Sejenak, Ara meluruskan kakinya, menguap dengan lebar hingga mendapat teguran dari ayahnya untuk menutup mulut saat menguap. Matanya terlihat sayu, tetapi ia masih ingin berada disini bersama ayahnya. Ia merebahkan diri di kursi, mencari-cari topik apa yang bisa ia bahas dengan ayahnya. Jarang sekali ia bisa menghabiskan waktu seperti ini.

“Ara boleh nanya nggak Yah?”

“Tanya apa?” Pak Sugeng menjawabnya tanpa melihat Ara. Ia masih serius membaca buku yang sangat memantik penasarannya dengan sejarah lalu.

Ara meneguk ludahnya, merasa ragu dengan pertanyaan yang akan ia lontarkan. “Sebagai seorang ayah, sebesar apa sih rasa sayang Ayah buat Ara sama Kak Medina?”

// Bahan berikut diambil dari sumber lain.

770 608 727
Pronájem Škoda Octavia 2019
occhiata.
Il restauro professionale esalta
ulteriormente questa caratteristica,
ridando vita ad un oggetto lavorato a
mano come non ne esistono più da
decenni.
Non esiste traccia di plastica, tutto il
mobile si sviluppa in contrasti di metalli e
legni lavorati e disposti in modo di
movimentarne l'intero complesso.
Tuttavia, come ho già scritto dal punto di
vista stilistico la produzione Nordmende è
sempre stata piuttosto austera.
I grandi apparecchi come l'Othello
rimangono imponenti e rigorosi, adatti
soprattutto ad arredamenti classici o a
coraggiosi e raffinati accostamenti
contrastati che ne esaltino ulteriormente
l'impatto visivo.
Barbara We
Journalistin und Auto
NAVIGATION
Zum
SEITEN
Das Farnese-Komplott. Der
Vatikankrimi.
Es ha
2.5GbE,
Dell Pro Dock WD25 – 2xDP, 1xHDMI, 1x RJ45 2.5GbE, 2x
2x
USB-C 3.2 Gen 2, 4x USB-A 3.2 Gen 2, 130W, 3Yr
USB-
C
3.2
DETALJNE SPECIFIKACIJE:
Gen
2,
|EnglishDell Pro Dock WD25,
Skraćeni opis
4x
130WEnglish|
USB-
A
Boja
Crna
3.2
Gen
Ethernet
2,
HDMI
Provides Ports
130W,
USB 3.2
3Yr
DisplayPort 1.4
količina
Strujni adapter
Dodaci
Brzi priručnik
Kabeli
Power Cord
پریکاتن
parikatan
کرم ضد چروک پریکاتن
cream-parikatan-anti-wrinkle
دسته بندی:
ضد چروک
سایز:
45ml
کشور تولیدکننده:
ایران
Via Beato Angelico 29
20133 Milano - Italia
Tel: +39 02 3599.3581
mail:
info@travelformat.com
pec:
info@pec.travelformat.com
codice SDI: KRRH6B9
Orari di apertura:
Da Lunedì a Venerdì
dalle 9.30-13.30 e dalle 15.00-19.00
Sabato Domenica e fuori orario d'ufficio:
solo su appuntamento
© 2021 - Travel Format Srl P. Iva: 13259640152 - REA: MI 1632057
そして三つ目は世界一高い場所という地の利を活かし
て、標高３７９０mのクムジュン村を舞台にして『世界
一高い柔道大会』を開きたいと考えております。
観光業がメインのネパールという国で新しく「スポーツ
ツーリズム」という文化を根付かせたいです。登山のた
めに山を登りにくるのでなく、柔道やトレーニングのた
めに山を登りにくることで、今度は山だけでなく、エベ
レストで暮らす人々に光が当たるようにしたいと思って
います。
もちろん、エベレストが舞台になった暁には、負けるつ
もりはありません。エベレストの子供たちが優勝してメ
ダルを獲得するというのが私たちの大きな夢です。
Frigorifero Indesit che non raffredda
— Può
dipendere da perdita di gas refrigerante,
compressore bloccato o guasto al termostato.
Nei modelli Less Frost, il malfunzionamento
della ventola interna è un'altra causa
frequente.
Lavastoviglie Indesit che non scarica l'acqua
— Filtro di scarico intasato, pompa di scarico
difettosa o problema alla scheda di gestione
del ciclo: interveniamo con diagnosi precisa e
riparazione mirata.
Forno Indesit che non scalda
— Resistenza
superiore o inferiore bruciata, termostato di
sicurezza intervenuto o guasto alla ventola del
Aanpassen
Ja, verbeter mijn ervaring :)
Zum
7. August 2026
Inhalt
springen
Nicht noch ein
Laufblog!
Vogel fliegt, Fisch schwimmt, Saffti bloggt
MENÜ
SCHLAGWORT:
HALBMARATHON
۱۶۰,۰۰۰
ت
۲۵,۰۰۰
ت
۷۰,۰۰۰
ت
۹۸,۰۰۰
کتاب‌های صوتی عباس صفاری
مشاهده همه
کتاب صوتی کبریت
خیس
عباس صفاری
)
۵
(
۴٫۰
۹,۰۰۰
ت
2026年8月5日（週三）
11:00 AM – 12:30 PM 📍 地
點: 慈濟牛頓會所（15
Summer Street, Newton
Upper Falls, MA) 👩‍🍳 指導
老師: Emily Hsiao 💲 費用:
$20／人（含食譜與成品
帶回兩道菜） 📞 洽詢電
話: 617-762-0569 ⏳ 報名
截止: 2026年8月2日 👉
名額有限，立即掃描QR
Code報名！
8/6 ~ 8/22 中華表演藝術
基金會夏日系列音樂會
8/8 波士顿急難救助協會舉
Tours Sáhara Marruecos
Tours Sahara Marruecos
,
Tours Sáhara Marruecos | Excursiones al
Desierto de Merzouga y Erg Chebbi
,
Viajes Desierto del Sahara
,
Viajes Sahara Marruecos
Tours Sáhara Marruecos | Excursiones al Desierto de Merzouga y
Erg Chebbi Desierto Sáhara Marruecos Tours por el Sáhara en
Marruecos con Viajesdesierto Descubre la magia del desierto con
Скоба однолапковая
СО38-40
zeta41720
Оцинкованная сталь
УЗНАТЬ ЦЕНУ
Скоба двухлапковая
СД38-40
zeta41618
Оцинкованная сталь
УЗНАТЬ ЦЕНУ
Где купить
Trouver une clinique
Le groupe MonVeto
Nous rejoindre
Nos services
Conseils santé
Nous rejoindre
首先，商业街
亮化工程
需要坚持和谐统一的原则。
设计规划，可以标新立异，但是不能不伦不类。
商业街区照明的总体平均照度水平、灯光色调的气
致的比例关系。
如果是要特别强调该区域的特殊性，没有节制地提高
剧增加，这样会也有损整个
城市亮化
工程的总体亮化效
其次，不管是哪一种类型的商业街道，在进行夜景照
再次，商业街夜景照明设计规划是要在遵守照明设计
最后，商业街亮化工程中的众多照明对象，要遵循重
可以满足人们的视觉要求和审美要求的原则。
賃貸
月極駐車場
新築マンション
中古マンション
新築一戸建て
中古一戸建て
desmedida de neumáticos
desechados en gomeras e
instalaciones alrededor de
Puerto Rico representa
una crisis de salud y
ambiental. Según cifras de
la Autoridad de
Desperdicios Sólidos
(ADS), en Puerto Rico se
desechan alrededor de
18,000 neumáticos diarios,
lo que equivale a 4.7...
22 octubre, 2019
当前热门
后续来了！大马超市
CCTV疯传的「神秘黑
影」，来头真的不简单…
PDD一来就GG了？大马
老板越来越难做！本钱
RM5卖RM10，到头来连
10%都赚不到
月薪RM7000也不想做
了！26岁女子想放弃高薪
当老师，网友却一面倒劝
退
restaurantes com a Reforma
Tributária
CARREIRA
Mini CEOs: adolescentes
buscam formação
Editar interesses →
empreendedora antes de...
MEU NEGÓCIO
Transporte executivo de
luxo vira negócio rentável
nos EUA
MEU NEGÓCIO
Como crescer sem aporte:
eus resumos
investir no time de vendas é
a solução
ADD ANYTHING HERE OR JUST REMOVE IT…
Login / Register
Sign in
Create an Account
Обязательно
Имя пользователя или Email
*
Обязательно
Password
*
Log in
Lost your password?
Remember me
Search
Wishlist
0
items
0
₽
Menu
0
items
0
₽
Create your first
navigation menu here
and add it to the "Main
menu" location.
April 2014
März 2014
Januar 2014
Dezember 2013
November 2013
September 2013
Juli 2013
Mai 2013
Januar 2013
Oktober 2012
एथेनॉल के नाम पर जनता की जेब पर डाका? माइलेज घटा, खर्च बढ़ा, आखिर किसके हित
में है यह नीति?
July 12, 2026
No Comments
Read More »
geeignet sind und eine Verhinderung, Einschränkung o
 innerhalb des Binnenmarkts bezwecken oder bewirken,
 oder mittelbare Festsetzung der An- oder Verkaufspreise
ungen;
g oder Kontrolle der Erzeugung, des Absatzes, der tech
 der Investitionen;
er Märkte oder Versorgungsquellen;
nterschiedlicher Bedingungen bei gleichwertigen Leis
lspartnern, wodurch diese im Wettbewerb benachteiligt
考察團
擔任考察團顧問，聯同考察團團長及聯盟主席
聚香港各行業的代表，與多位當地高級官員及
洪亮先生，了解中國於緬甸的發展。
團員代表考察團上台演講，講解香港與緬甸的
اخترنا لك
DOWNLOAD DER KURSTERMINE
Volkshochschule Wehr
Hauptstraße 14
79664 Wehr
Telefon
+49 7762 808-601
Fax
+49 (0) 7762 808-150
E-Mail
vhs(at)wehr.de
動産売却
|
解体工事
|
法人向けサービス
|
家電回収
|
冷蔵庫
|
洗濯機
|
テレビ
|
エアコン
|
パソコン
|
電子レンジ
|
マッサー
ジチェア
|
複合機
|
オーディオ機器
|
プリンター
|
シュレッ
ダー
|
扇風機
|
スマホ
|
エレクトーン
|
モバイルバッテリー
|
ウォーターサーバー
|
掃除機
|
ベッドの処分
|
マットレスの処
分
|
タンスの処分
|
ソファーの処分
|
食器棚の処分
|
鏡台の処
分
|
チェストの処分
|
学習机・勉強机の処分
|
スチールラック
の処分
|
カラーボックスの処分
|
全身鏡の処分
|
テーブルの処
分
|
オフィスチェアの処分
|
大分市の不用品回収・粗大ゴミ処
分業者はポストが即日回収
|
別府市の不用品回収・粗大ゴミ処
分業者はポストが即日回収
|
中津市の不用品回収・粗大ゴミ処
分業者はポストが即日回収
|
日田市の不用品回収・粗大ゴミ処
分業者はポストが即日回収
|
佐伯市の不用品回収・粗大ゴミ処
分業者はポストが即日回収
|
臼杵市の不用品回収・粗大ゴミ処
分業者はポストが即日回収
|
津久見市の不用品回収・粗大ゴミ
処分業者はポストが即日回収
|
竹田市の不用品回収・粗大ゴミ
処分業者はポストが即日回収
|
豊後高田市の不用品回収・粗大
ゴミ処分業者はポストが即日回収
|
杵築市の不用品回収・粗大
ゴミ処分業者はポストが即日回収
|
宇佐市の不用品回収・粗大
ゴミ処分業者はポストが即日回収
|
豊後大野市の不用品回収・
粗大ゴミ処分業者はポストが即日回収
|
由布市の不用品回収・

Pak Sugeng menutup buku yang ia tengah baca, kemudian melepas kacamatanya. Pria itu juga mematikan musik yang menyala sungguh kencang dari ponselnya. Seketika seluruhnya menjadi hening, hanya terdengar suara pancaran air di kolam renang yang masih mengalun syahdu mengiringi waktu yang semakin malam.